Maya society underwent a series of profound transformations between c. 100 AD and 250 AD, which resulted in the cessation of monumental building at many Preclassic cities and the inferred collapse of their political and economic systems, often characterized as the "Preclassic Collapse."

==History==

===Early Preclassic (2000 BC–1000 BC)===
The roots of Maya civilization remain obscure, although broad parameters are increasingly well known. Paleo-environmental data indicate the presence of agriculturalists in the Maya lowlands by c. 3000 BC, although permanent agricultural settlements seem to have developed only gradually. Analysis of bones from early Maya grave sites indicate that, although maize had already become a major component of the diet (under 30% at Ceullo, Belize) by this time, fish, meat from game animals, and other hunted or gathered foods still made up a major component of the diet. Along with the gradual development of agriculture, basic forms of pottery began to appear, with simple designs and some slipped vessels.

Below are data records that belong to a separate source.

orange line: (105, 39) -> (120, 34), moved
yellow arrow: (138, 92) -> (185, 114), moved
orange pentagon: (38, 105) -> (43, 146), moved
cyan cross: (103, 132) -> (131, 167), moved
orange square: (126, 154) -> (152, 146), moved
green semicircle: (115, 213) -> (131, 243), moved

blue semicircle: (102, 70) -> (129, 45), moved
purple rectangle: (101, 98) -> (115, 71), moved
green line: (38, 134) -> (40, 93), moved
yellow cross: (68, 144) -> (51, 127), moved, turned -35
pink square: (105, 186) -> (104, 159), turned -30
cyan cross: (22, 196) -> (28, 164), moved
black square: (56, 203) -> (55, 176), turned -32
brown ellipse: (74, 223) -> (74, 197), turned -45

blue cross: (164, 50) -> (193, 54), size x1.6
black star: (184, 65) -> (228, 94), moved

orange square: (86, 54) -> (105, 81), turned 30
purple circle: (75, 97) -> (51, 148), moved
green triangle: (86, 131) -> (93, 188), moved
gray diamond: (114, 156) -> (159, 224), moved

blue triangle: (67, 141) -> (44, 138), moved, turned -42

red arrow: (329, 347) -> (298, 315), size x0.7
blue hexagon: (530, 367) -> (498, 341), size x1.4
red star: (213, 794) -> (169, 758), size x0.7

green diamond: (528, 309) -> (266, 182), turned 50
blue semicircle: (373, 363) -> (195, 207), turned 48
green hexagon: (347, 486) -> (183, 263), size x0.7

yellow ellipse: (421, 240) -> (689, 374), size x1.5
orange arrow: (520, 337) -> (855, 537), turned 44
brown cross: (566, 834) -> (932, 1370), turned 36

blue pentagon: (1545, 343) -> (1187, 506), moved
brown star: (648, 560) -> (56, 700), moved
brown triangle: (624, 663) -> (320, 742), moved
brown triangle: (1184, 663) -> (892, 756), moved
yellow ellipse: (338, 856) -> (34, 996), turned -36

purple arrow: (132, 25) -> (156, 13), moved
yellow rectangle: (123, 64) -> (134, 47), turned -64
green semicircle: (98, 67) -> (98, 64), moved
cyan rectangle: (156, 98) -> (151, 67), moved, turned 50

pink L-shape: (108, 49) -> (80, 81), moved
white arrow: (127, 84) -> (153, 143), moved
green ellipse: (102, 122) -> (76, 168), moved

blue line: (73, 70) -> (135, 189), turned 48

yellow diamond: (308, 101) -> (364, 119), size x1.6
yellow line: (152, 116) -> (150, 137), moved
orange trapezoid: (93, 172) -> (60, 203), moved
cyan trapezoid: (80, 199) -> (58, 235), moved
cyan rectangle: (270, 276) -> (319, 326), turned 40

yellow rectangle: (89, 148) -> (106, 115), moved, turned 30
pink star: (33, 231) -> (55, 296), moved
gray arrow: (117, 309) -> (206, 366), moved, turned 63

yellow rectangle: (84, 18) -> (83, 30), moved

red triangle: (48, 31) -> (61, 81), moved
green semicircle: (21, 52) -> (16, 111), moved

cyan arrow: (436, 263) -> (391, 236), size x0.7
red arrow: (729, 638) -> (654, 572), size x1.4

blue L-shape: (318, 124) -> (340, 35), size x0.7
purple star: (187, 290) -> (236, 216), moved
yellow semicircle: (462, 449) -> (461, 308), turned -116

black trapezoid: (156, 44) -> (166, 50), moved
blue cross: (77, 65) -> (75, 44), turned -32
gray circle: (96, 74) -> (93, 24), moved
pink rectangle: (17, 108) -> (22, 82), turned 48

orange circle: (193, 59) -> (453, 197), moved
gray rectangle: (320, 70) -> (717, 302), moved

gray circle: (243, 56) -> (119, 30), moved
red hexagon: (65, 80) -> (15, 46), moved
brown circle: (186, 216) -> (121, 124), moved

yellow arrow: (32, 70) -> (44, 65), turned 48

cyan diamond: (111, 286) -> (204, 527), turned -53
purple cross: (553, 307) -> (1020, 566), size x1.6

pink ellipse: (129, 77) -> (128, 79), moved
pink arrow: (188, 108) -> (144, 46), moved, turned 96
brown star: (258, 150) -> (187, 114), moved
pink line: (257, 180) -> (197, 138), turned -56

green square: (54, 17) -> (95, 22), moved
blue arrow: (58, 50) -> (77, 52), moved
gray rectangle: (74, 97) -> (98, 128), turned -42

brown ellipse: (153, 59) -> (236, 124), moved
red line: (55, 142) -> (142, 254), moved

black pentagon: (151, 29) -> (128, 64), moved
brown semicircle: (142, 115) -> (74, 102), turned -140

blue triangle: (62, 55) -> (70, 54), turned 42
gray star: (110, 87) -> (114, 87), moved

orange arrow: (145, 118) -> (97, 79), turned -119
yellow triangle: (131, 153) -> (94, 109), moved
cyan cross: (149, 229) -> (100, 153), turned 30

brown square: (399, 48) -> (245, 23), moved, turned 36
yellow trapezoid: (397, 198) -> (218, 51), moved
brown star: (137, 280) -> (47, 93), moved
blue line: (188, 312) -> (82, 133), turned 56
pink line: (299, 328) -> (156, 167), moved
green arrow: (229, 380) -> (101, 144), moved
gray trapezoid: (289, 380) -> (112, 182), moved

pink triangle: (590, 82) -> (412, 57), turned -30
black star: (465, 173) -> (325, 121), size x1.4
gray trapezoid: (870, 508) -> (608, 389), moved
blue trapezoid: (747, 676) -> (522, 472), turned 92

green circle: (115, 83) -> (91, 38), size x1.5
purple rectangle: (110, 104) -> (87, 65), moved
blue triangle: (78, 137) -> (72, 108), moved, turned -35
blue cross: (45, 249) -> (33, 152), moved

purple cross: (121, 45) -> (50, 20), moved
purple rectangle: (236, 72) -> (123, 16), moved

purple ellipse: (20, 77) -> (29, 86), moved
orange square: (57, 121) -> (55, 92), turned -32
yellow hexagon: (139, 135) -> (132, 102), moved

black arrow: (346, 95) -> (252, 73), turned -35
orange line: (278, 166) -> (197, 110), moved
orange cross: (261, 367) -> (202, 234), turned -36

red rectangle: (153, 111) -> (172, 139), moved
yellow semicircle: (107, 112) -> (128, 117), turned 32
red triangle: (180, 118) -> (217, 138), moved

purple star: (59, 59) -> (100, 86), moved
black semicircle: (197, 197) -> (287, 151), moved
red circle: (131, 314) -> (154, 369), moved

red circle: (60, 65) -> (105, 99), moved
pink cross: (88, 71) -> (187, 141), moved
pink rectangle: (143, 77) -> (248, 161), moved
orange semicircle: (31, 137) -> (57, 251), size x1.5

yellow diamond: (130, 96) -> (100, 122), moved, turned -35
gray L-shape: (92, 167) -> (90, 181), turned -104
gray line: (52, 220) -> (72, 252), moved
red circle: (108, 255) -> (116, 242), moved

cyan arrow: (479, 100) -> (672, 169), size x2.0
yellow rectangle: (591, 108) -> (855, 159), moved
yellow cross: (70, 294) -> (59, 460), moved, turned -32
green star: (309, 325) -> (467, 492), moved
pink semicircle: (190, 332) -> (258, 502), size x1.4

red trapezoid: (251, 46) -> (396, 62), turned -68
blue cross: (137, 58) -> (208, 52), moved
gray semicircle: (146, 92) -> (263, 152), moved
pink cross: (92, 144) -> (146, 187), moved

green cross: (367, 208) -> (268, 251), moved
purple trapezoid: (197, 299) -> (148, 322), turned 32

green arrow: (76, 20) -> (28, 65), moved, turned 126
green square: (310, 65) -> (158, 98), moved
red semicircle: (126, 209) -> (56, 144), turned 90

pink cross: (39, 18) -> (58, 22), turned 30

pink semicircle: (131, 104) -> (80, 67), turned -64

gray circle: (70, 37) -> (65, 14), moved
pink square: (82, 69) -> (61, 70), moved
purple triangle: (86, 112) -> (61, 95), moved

Around this time, the Olmec culture began to emerge in nearby Tabasco, granting the early Maya an important trading partner and beginning a period of prolonged contact that would have profound effects on Maya society.

===Middle Preclassic (1000 BC–400 BC)===

Southern Maya area sites

By around the year 1000 BC, the Maya city of Aguada Fénix was built in Tabasco, this archaeological site corresponds to a time of great change for Maya society. Since before its construction, the Mayas were nomads and did not use ceramics. They lived from hunting, fishing, and growing corn. However, from the construction of Aguada Fénix, it is shown that they began to use ceramics and became sedentary. Aguada Fénix marks the beginning of the construction of the Maya city-states that would flourish years later.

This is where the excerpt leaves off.